Abstract

Scientific discoveries from recent years, along with rapid progress in clinical nutrition, are gradually changing the views of physicians around the world regarding the role of nutritional support in the treatment of patients with cancer. Nutritional support in the modern context is considered not only as part of basic care but also as a serious therapeutic tool in the treatment and rehabilitation of patients with cancer. The effectiveness of additional substrate provision in reducing the number of complications during specific treatment, as well as the ability of nutritional therapy to improve patients quality of life, has been proven.
 The present review is devoted to the problem of nutritional supplementation in patients with non-small-cell lung cancer.
 According to the current international clinical guidelines, the primary treatment for non-small-cell lung cancer is surgery, included as part of combination treatment, which aggravates nutritional status disorders. Against the background of metabolic disorders characteristic of the malignant process, anorexia-cachexia syndrome develops, accompanied by weight loss, which is extremely difficult to reverse. The metabolic response caused by surgical injury significantly accelerates catabolic processes and blocks anabolic ones, sharply increasing the patient's need for macronutrients and especially for protein, which, in the absence of exogenous intake, is extracted from muscle tissue. For the assimilation of this protein, an energy supply (carbohydrates and fats) is necessary, most of which is also derived from the patient's own tissues. With progressive weight loss in the preoperative period, protein and fat reserves in the postoperative period are not sufficient.
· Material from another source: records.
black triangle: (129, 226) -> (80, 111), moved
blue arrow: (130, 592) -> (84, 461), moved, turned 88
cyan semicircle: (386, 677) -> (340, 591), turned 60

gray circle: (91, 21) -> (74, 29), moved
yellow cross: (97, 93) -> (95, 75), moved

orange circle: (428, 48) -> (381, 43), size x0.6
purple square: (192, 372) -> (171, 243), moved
 The relationship between malnutrition and adverse treatment outcomes dictates the need for routine determination of nutritional status and correction of existing disorders in all patients with lung cancer. Nevertheless, most clinicians pay insufficient attention to the problem of nutritional status disorders in patients with non-small-cell lung cancer.
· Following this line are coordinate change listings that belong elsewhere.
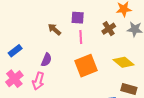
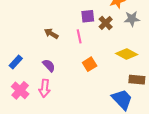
purple square: (78, 18) -> (88, 16), moved
purple semicircle: (46, 60) -> (49, 65), turned -56
orange square: (86, 66) -> (90, 64), size x0.6

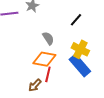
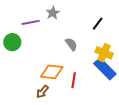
orange diamond: (44, 59) -> (52, 72), moved
brown arrow: (35, 85) -> (42, 92), moved

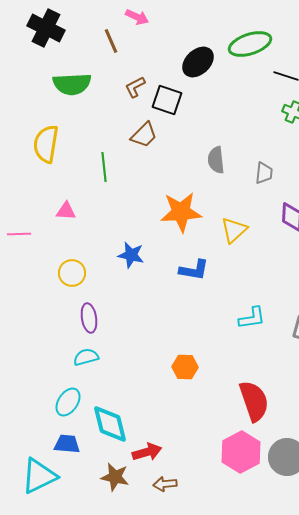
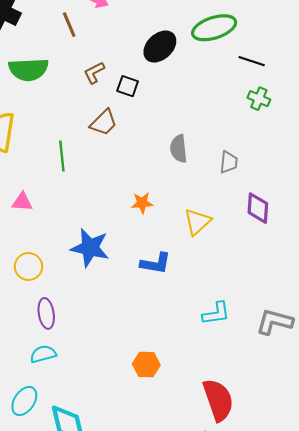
black square: (167, 100) -> (128, 86), size x0.7
orange star: (181, 212) -> (142, 203), size x0.5
blue star: (131, 255) -> (90, 248), size x1.4

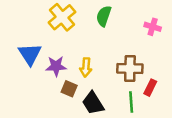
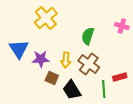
green semicircle: (104, 16) -> (88, 36), moved
brown cross: (130, 69) -> (89, 64), moved, turned 35
red rectangle: (150, 88) -> (120, 77), turned 48

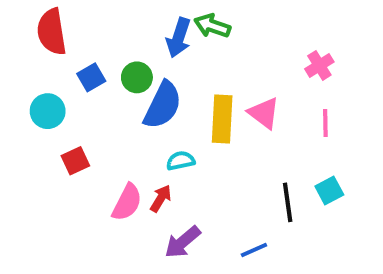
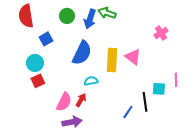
green circle: (137, 77) -> (67, 16), moved
cyan circle: (48, 111) -> (35, 63), moved
pink line: (325, 123) -> (176, 80), moved
cyan square: (329, 190) -> (159, 89), moved, turned 32
purple arrow: (183, 242) -> (72, 122), moved, turned -150
blue line: (254, 250) -> (128, 112), moved, turned -32

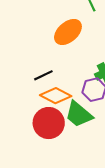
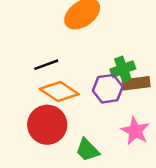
green trapezoid: (79, 114) -> (87, 150), moved, size x0.7

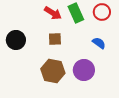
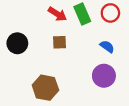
purple circle: (84, 70) -> (104, 76), moved
brown hexagon: (53, 71) -> (45, 88), moved

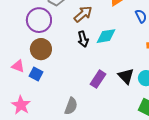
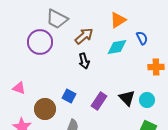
cyan diamond: (106, 36) -> (117, 47), moved
brown circle: (41, 49) -> (45, 109), moved
blue square: (36, 74) -> (69, 96), moved

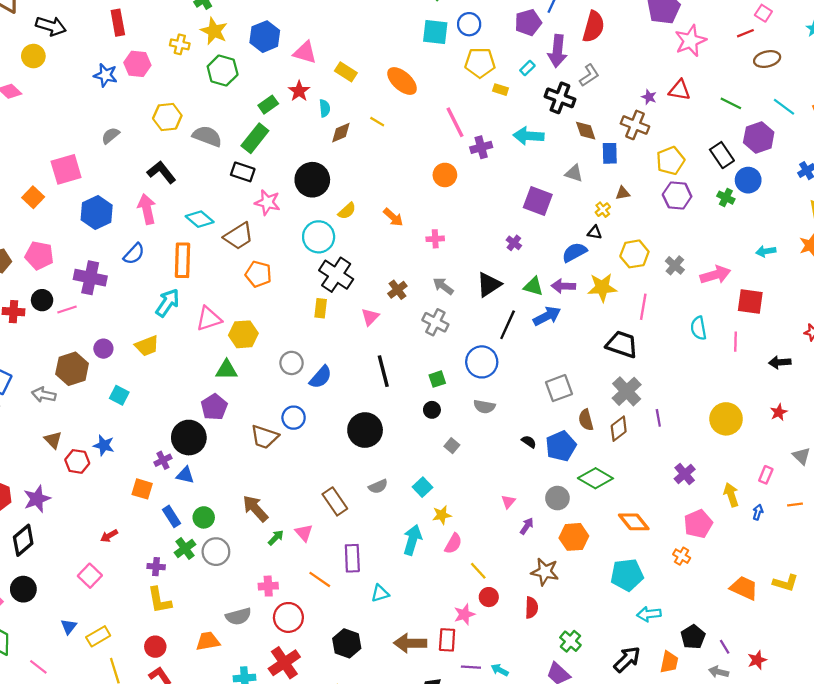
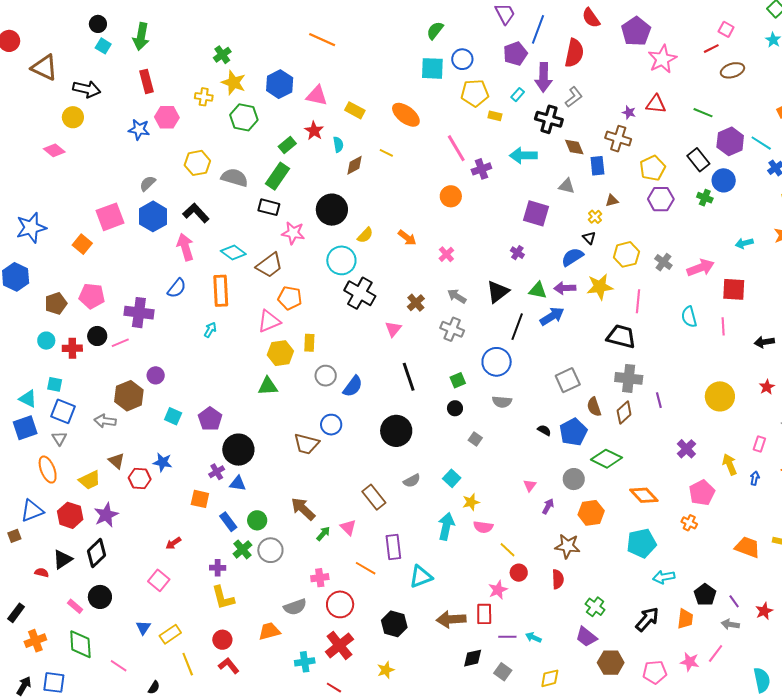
cyan line: (784, 107) -> (761, 143), moved
blue hexagon: (97, 212) -> (153, 216), moved
black triangle: (595, 232) -> (589, 238), turned 40
pink cross: (435, 239) -> (446, 254), turned -35
cyan arrow: (168, 303) -> (210, 330), size x0.6
yellow rectangle: (321, 308) -> (309, 343), moved
pink triangle: (209, 319) -> (269, 321), moved
yellow trapezoid: (147, 346) -> (90, 480), moved
gray cross: (627, 391) -> (629, 378), turned -36
purple pentagon: (214, 407) -> (210, 419), moved
pink semicircle: (453, 544) -> (483, 527), turned 72
cyan triangle: (380, 593) -> (421, 577), size x1.4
 To describe the necessity and safety of nutritional therapy in patients with non-small-cell lung cancer, an analysis of publications on the topic was carried out with a preliminary search in the medical databases PubMed and Medline. The data obtained show convincingly that patients with non-small-cell lung cancer often have anorexia-cachexia syndrome. In the perioperative period, nutritional support for non-small-cell lung cancer improves the immediate and long-term results of surgical treatment.
 Currently, nutritional therapy should be considered as an integral component of any anticancer treatment, as it contributes to the improvement of therapeutic results.